4 linguistic lessons we can learn from movies

Updated: Mar 10

"Are you talkin’ to me?"... The question needs to be raised, for, ever since their transition from silent to “talkies”, movies have given us unforgettable lines. For a visual art form so focused on the spoken word, it seems only fitting that they should dig deeper and delve into the inner workings of languages. How does it all translate? From action to comedy and emotional scenes, here are a few key insights into the art (and pitfalls) of translation that we can learn from the movies.

Lost in Translation: “That’s all he said?”

Given its title, Sofia Coppola’s sophomore film, which follows two Americans – an aging actor and a young married woman – who happens to be staying at the same hotel in Tokyo, “Lost in Translation” seems the perfect choice for our first movie. The Japanese city provides the perfect backdrop for recreating the sense of loss, sleeplessness, and inscrutability that foreign surroundings and an undecipherable language foster.

Among the many humorous vignettes, the triangular scene between Bill Murray’s weary actor, the vivacious Japanese director, and the willing and patient interpreter is a treat, whether you’re a linguist or not. The humour works on a simple idea: the obvious lack of faithfulness of the translation provided by the interpreter. Being no fool, and yet powerless, Murray’s character can tell the translation does not match the original speech but has no other option but to trust it.

There is another factor potentially at play here: When translating from Japanese to English, the interpreter is short and swift. When translating from English to Japanese, her message is much longer. As linguists, we also know that not all languages work in the same way, and it could well be that Japanese requires a different syntax and more polite phrases than a more direct language such as English. Maybe, just maybe, this apparent lack of faithfulness is just the necessary adaptation performed by any good translator.

Be it true or not, the scene remains a great depiction of the interdependence that exists between the three protagonists involved in any translation project: the director (the original author?) who needs his message to be understood in another language, the linguist going back and forth, and the end recipient being left puzzled and misguided. As such, the scene also acts as a great reminder of the destructive effect that a poor translation may have on its target audience, who find themselves unable to know what to do with the incomplete message they have been given.

Pulp Fiction: “Le Royal with cheese”

Two men are driving around while chatting aimlessly about “the little differences” between Europe and the USA. This iconic scene is probably one of the most iconic of any of Tarantino’s films, if not in cinema history.
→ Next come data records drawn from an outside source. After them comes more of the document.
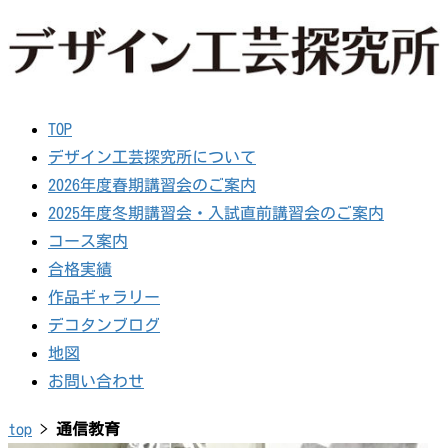
TOP
デザイン工芸探究所について
2026年度春期講習会のご案内
2025年度冬期講習会・入試直前講習会のご案内
コース案内
合格実績
作品ギャラリー
デコタンブログ
地図
お問い合わせ
top
>
通信教育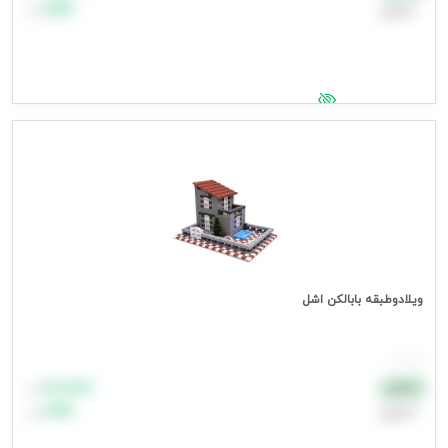
اعتباری
۹۹٬۹۹۹
تومان
جهت مشاهده قیمت وارد شوید
ویلادوطبقه بابالکن اشل
هر عدد
۸۸٬۸۸۸
نقدی
تومان
اعتباری
۹۹٬۹۹۹
تومان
For all their apparent inanity, the two characters’ random thoughts highlight the many ways in which cultural differences may affect a translation, or rather transcreation. Indeed, it is the rationale of this more creative type of translation that is being unveiled here. Translating the phrase “quarter pounder” may seem just a matter of simple maths, a straightforward conversion of the Anglo-Saxon imperial system into the European metric system. Yet, anything that touches cultural references is never that straightforward: Something as defining and highly visible as a product name requires adaptation in order to fit another cultural framework and resonate with a particular audience. “Le Royal with cheese” may have lost all reference to any weight unit, but it suggests the superiority of this burger over others, giving this product name more power from a pure marketing perspective.

Wall-e: Eeeeeeeve?

When writing a blog on translation, it may seem odd to include a movie whose sole purpose is to tell a story without using a single real word. “Wall-e” and “Eve”, the names of the two robots at the heart of the film, are pretty much the only two sounds that we are given to hear.
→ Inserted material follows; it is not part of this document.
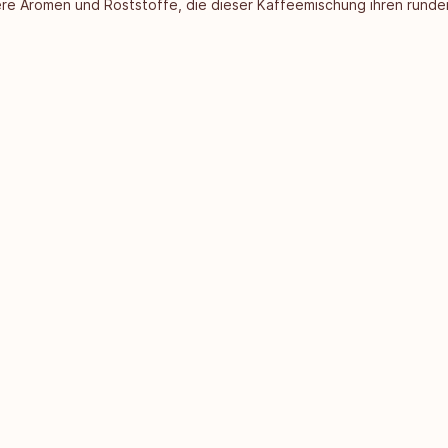
kere Aromen und Röststoffe, die dieser Kaffeemischung ihren run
And yet… the film perfectly depicts just how much can be expressed by what surrounds a language: a sound, a tone, a certain look in the eye. The same word, be it Wall-e or Eve, takes on different meanings depending on the inflection of the voice or shape of the eyes. As any linguist is well aware, it demonstrates the importance of tone of voice and visual context for expressing a message. In our digital world, any content, whether translated or not, comes as a package: the font style, the colour scheme, the visuals, the overall design of a website – all these elements interact with the actual written words to create a seamless experience and powerful story.

Paddington: “Dogs must be carried”

Yes, we’ve picked yet another children’s movie for this blog. Who knew that a little bear from darkest Peru could teach us a thing or two about languages and the perils of literal translation? Having recently landed in the British capital and been adopted by the Browns, Paddington embarks on his adventure with a few mishaps on the London Tube.

Among the many pitfalls, the intricacies of the English language also come into play. Truth be told, this is by no means the only example of the dangers of literal translations that you may encounter, both in movies and in other media. But there is something particularly endearing about watching a foreigner stumbling while trying to make sense of the new city and language they are confronted with. Their tentative attempts highlight the unavoidable failings of translating a sentence word for word, rather than understanding its overall message in context. Localisation and transcreation aim at achieving the latter, by using a different phrase that captures the intended meaning in a way that does not feel translated.

Faithfulness, cultural differences, tone of voice and visual context, and the dangers of literal translation… These are some of the most crucial aspects, and often challenges, of any transcreation project. They highlight the translator’s constant struggle between respecting the original content and making it palatable to a specific target audience. A fine balance that we are constantly striving to refine in all our transcreation efforts at Launch in Translation.